Anxiety has been cloaked in misunderstanding for thousands of years. When Greek philosophers pondered it in the 5th and 4th centuries BC, they surmised it was associated with women. In fact, the word “hysteria” derives from the word uterus. From there and through the Victorian era into the 19th century, hysterics were the realm of the ladies. 

Then, after the American Civil War, doctors recognized something they termed “irritable heart syndrome” in men after they returned home from the war. Today, that illness is known as Post-traumatic stress disorder (PTSD). 

Finally, fast forward to the 1950s when talk therapy became popular. The use of drugs and psychotherapy continued to evolve, and the language of mental health became more familiar in society’s vocabulary. By the 1980s, the term anxiety disorder was officially recognized by the American Psychiatric Association.


Anxiety Categories

With time and study, the mental health profession has refined and identified anxiety disorder categories and how they may manifest in individuals. There are several, but the most common forms of anxiety for seniors include: 

Phobias: An intense fear of a place, thing or event that isn’t truly a threat. Some phobias are fear of heights, fear of enclosed spaces, and fear of germs.  

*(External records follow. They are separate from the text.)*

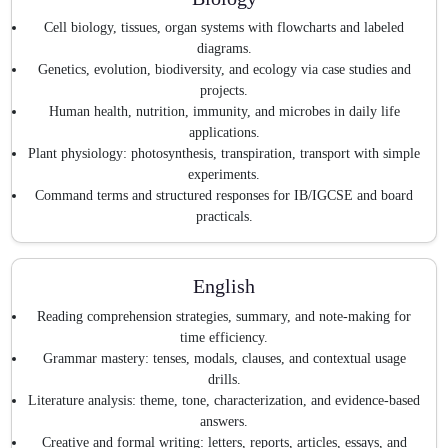
Cell biology, tissues, organ systems with flowcharts and labeled
diagrams.
Genetics, evolution, biodiversity, and ecology via case studies and
projects.
Human health, nutrition, immunity, and microbes in daily life
applications.
Plant physiology: photosynthesis, transpiration, transport with simple
experiments.
Command terms and structured responses for IB/IGCSE and board
practicals.
English
Reading comprehension strategies, summary, and note-making for
time efficiency.
Grammar mastery: tenses, modals, clauses, and contextual usage
drills.
Literature analysis: theme, tone, characterization, and evidence-based
answers.
Creative and formal writing: letters, reports, articles, essays, and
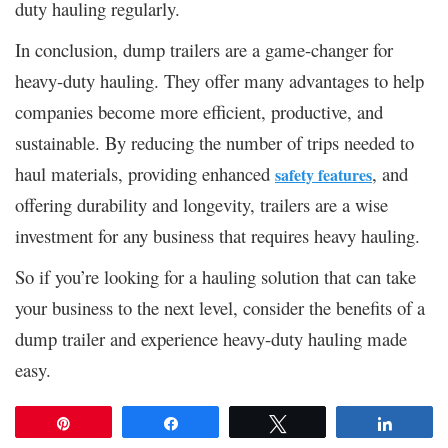
duty hauling regularly.
In conclusion, dump trailers are a game-changer for
heavy-duty hauling. They offer many advantages to help
companies become more efficient, productive, and
sustainable. By reducing the number of trips needed to
haul materials, providing enhanced
, and
safety features
offering durability and longevity, trailers are a wise
investment for any business that requires heavy hauling.
So if you’re looking for a hauling solution that can take
your business to the next level, consider the benefits of a
dump trailer and experience heavy-duty hauling made
easy.
Pin
Share
Tweet
Share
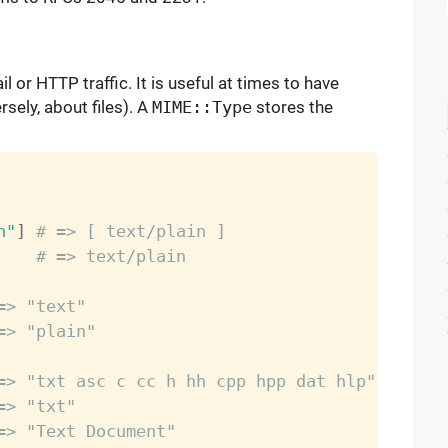
 or HTTP traffic. It is useful at times to have
sely, about files). A
MIME::Type
stores the
n"
]
# => [ text/plain ]
    
# => text/plain
=> "text"
=> "plain"
=> "txt asc c cc h hh cpp hpp dat hlp"
=> "txt"
=> "Text Document"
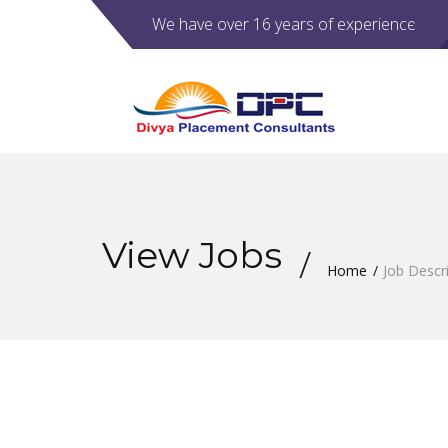
We have over 16 years of experience.
View Jobs
Home
Job Descr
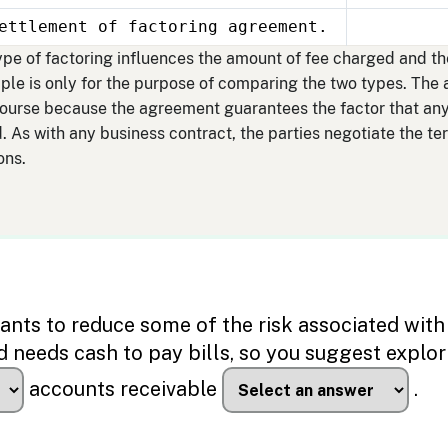
ettlement of factoring agreement.
 type of factoring influences the amount of fee charged and t
mple is only for the purpose of comparing the two types. The
course because the agreement guarantees the factor that any
. As with any business contract, the parties negotiate the t
ons.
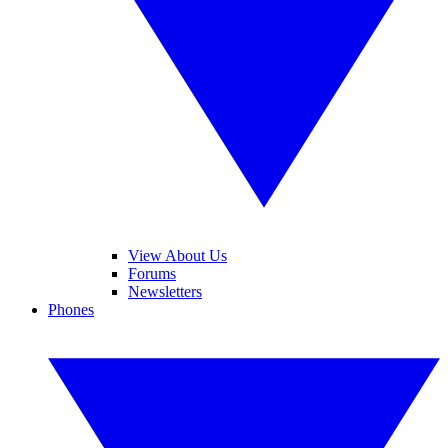
View About Us
Forums
Newsletters
Phones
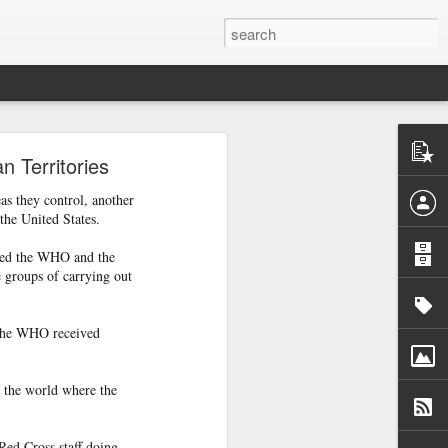
are
 Territories
as they control, another
the United States.
red the WHO and the
e groups of carrying out
, the WHO received
n the world where the
f Casablanca,
Red Cross staff doing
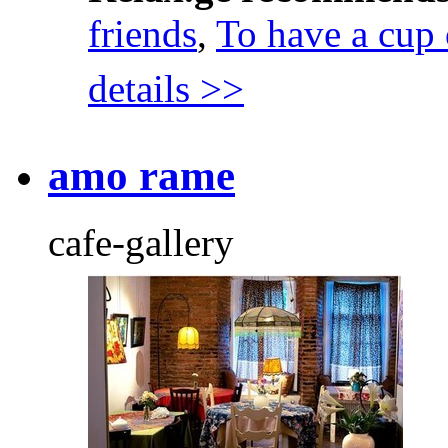
friends
,
To have a cup 
details >>
amo rame
cafe-gallery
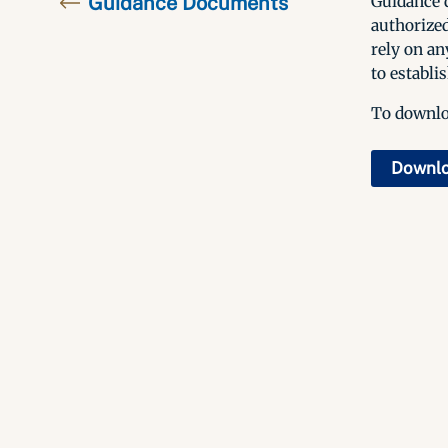
Guidance Documents
Guidance d
authorized
rely on an
to establis
To downloa
Downl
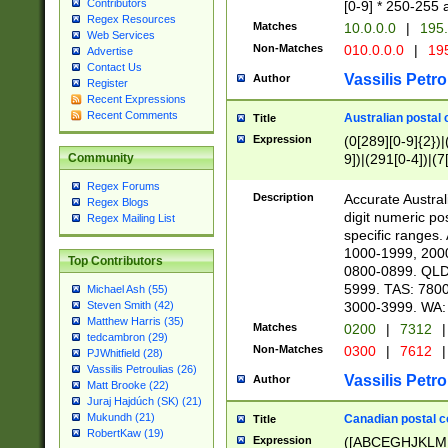
Contributors
[0-9] * 250-255 
Regex Resources
Matches
10.0.0.0
|
195.
Web Services
Non-Matches
010.0.0.0
|
195
Advertise
Contact Us
Vassilis Petro
Author
Register
Recent Expressions
Recent Comments
Australian postal 
Title
Expression
(0[289][0-9]{2})|
9])|(291[0-4])|(7
Community
Regex Forums
Description
Accurate Australi
Regex Blogs
digit numeric po
Regex Mailing List
specific ranges
1000-1999, 200
Top Contributors
0800-0899. QLD
5999. TAS: 780
Michael Ash (55)
3000-3999. WA:
Steven Smith (42)
Matthew Harris (35)
Matches
0200
|
7312
|
tedcambron (29)
Non-Matches
0300
|
7612
|
PJWhitfield (28)
Vassilis Petroulias (26)
Vassilis Petro
Author
Matt Brooke (22)
Juraj Hajdúch (SK) (21)
Mukundh (21)
Canadian postal co
Title
RobertKaw (19)
Expression
([ABCEGHJKLM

In elders, a certain social fear commonly with age where a person feels embarrassed about the inability to remember names or the like. Some physical symptoms of social phobia that can appear in these cases include heavy sweating, heart palpitations, shortness of breath. 

Generalized anxiety disorder (GAD): Constant obsessive worry about a wide range of things from personal health to family issues or the fear of impending disasters are considered GAD. Symptoms like shortness of breath, chest pain, irritability, nausea, and difficulty sleeping may surface in these cases.

Post-traumatic stress disorder (PTSD): A person who suffered physical or emotional harm (to themselves, or if they were a witness). A person experiencing PTSD might experience flashbacks. People with PTSD sometimes also feel emotionally numb between episodes and find it difficult to feel affection for others. PTSD often shows outwardly with someone who loses interest in things and becomes aggressive or violent.


How to Talk About Anxiety with Your Health Care Professionals

Because anxiety so often goes untreated, it can become the gateway to other mental disorders including depression and cognitive impairment. There is a close association of anxiety and memory, for example. 

People dealing with ongoing anxiety sometimes have underlying health issues such as chronic fatigue and syndrome, too.

The key to getting answers and treatment for anxiety is to discuss persistent symptoms openly. If you receive home care, talk about your concerns with your health care professional in order to get tips and advice for how to take the discussion to the next level. 


Treatment Options

There is no one-size-fits-all treatment to remedy anxiety. Each person’s care must be tailored to their situation. Learn about your options and then work with your doctor to decide what steps to take. offers extensive information on the many treatments available. If you feel overwhelmed once you’ve spoken to your doctor or mental healthcare experts, consider working with an Aging Life Care certified professional. He or she will help you weigh the options and manage the communication between all your medical care providers.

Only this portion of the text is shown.